OP, you’ve done nothing wrong. Ignore the victim blamers. This can happen to anyone. Unfortunately, humans are sometimes prone to temptation they cannot resist. People in affairs experience an alteration in brain chemistry. I read so much about the subject when it happened to me. It was devastating but understanding why and how this happens helped me. They aren’t excuses but they are facts.

Focus on you and your children. Dig deep and be stable for your children. It will help you. Time will heal. You will be happier than your ex in the long run, I bet.

Thank you for this 💖

OP posts:
tellmewhenthespaceshiplandscoz · 08/09/2023 07:47

Fairymcclary · 06/09/2023 21:15

People do cheat when they are in a happy relationship.
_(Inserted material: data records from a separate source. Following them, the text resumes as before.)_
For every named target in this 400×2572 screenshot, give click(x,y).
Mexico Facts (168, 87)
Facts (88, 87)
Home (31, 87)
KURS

They cheat because the 80% contentment they get from their spouse isn’t enough for them. They feel they deserve 100%. They deserve more sex or more ego kibbles or validation. But funnily they don’t want their spouse to play by the same rule and have their fun with a third party (hence they lie and hide their behaviour- choosing to skulk around like a teenager smoking behind a bike shed).

People cheat because they lack integrity. They cannot self soothe. They communicate poorly. They maybe don’t like confrontation. They lie. Have poor boundaries. Struggle with self esteem and self respect. They have a ‘but’ I am monotonous but not if I don’t get sex every night. You m monogamous but not if I’m out on the town with the lads. Im monogamous but not at a strip club because that doesn’t count. They lie to themselves and rewrite their happiness with their spouse - because if they don’t they would struggle to live with the cognitive dissonance.

An unhappy marriage cannot make someone cheat. Just like you cannot tempt a vegetarian ti eat a bacon sarnie, or a tee total person to have a beer - it’s because their integrity, beliefs and self worth stop them from saying ‘yes’.

They say no for them, not their spouse. I don’t cheat for me, not my spouse, because I said I would be faithful - so I keep my word for me - what else do I have if I don’t have integrity and self worth.